__Your assignment__. Copy, from the material below, every line in which the word "utilização" can be found.

__Excerpted records__.
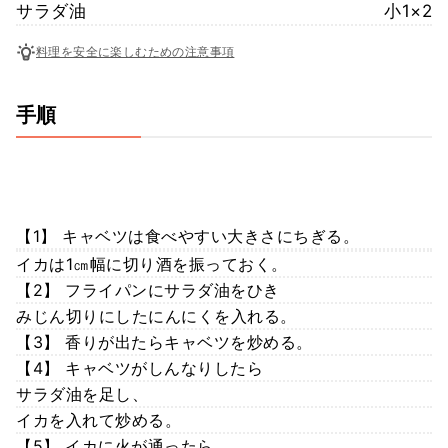
サラダ油
小1×2
料理を安全に楽しむための注意事項
手順
【1】 キャベツは食べやすい大きさにちぎる。
イカは1㎝幅に切り酒を振っておく。
【2】 フライパンにサラダ油をひき
みじん切りにしたにんにくを入れる。
【3】 香りが出たらキャベツを炒める。
【4】 キャベツがしんなりしたら
サラダ油を足し、
イカを入れて炒める。
【5】 イカに火が通ったら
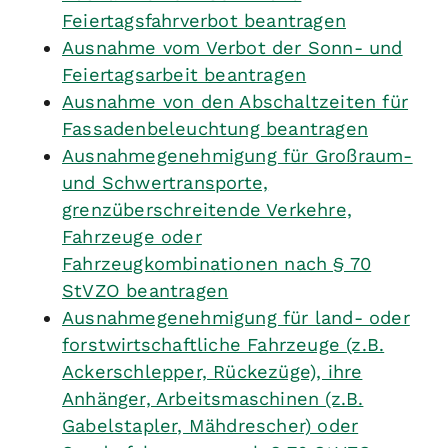
Feiertagsfahrverbot beantragen
Ausnahme vom Verbot der Sonn- und
Feiertagsarbeit beantragen
Ausnahme von den Abschaltzeiten für
Fassadenbeleuchtung beantragen
Ausnahmegenehmigung für Großraum-
und Schwertransporte,
grenzüberschreitende Verkehre,
Fahrzeuge oder
Fahrzeugkombinationen nach § 70
StVZO beantragen
Ausnahmegenehmigung für land- oder
forstwirtschaftliche Fahrzeuge (z.B.
Ackerschlepper, Rückezüge), ihre
Anhänger, Arbeitsmaschinen (z.B.
Gabelstapler, Mähdrescher) oder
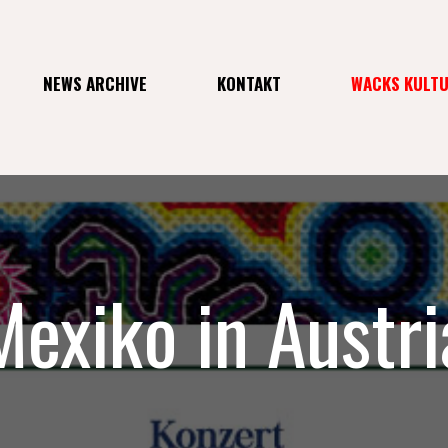
NEWS ARCHIVE
KONTAKT
WACKS KULT
Mexiko in Austri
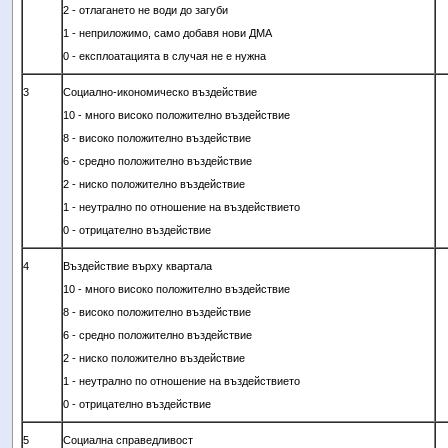
2 - отлагането не води до загуби
1 - неприложимо, само добавя нови ДМА
0 - експлоатацията в случая не е нужна
3
Социално-икономическо въздействие
10 - много високо положително въздействие
8 - високо положително въздействие
6 - средно положително въздействие
2
- ниско положително въздействие
1 - неутрално по отношение на въздействието
0 -
отрицателно въздействие
4
Въздействие върху квартала
10 - много високо положително въздействие
8 - високо положително въздействие
6 - средно положително въздействие
2 - ниско положително въздействие
1 - неутрално по отношение на въздействието
0 -
отрицателно въздействие
5
Социална справедливост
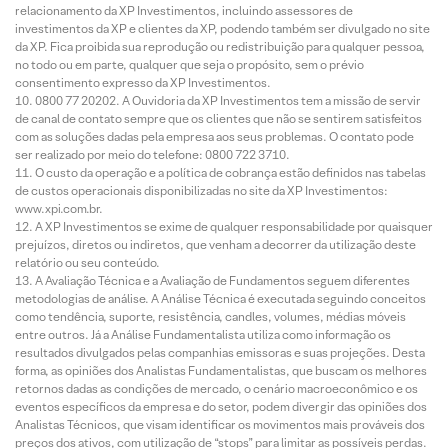
relacionamento da XP Investimentos, incluindo assessores de
investimentos da XP e clientes da XP, podendo também ser divulgado no site
da XP. Fica proibida sua reprodução ou redistribuição para qualquer pessoa,
no todo ou em parte, qualquer que seja o propósito, sem o prévio
consentimento expresso da XP Investimentos.
0800 77 20202. A Ouvidoria da XP Investimentos tem a missão de servir
de canal de contato sempre que os clientes que não se sentirem satisfeitos
com as soluções dadas pela empresa aos seus problemas. O contato pode
ser realizado por meio do telefone: 0800 722 3710.
O custo da operação e a política de cobrança estão definidos nas tabelas
de custos operacionais disponibilizadas no site da XP Investimentos:
www.xpi.com.br.
A XP Investimentos se exime de qualquer responsabilidade por quaisquer
prejuízos, diretos ou indiretos, que venham a decorrer da utilização deste
relatório ou seu conteúdo.
A Avaliação Técnica e a Avaliação de Fundamentos seguem diferentes
metodologias de análise. A Análise Técnica é executada seguindo conceitos
como tendência, suporte, resistência, candles, volumes, médias móveis
entre outros. Já a Análise Fundamentalista utiliza como informação os
resultados divulgados pelas companhias emissoras e suas projeções. Desta
forma, as opiniões dos Analistas Fundamentalistas, que buscam os melhores
retornos dadas as condições de mercado, o cenário macroeconômico e os
eventos específicos da empresa e do setor, podem divergir das opiniões dos
Analistas Técnicos, que visam identificar os movimentos mais prováveis dos
preços dos ativos, com utilização de “stops” para limitar as possíveis perdas.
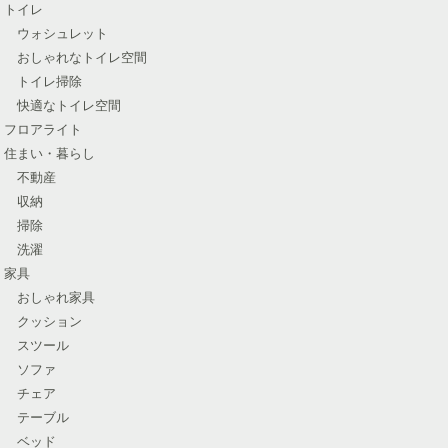
トイレ
ウォシュレット
おしゃれなトイレ空間
トイレ掃除
快適なトイレ空間
フロアライト
住まい・暮らし
不動産
収納
掃除
洗濯
家具
おしゃれ家具
クッション
スツール
ソファ
チェア
テーブル
ベッド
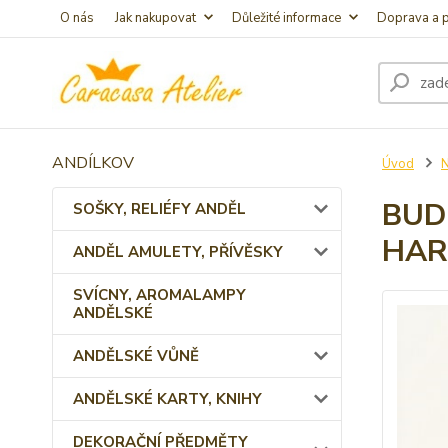
O nás
Jak nakupovat
Důležité informace
Doprava a p
ANDÍLKOV
Úvod
BUD
SOŠKY, RELIÉFY ANDĚL
HAR
ANDĚL AMULETY, PŘÍVĚSKY
SVÍCNY, AROMALAMPY
ANDĚLSKÉ
ANDĚLSKÉ VŮNĚ
ANDĚLSKÉ KARTY, KNIHY
DEKORAČNÍ PŘEDMĚTY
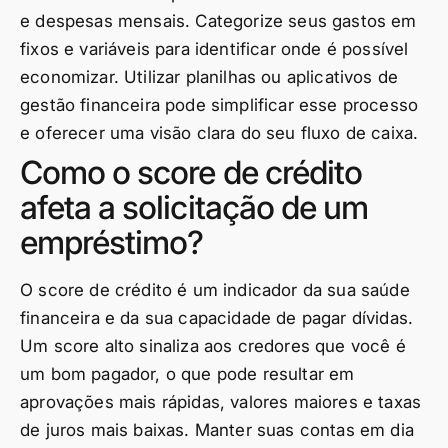
e despesas mensais. Categorize seus gastos em
fixos e variáveis para identificar onde é possível
economizar. Utilizar planilhas ou aplicativos de
gestão financeira pode simplificar esse processo
e oferecer uma visão clara do seu fluxo de caixa.
Como o score de crédito
afeta a solicitação de um
empréstimo?
O score de crédito é um indicador da sua saúde
financeira e da sua capacidade de pagar dívidas.
Um score alto sinaliza aos credores que você é
um bom pagador, o que pode resultar em
aprovações mais rápidas, valores maiores e taxas
de juros mais baixas. Manter suas contas em dia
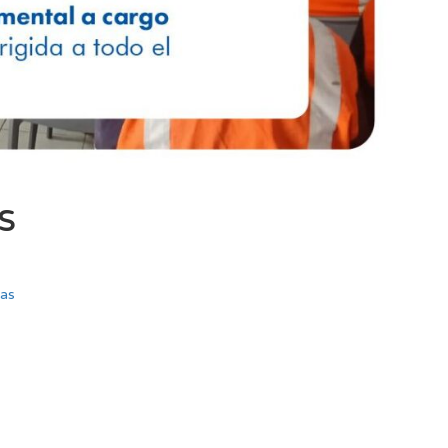
s
nas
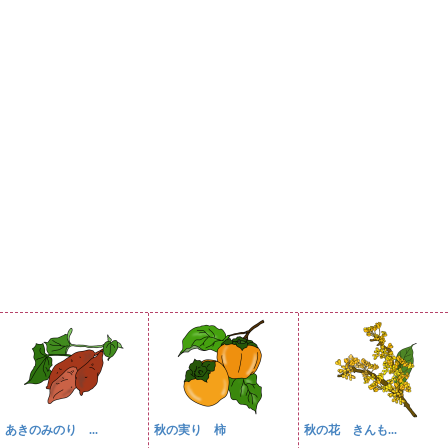
あきのみのり ...
秋の実り 柿
秋の花 きんも...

__Result for this exercise__.
prejuízos, diretos ou indiretos, que venham a decorrer da utilização deste
preços dos ativos, com utilização de “stops” para limitar as possíveis perdas.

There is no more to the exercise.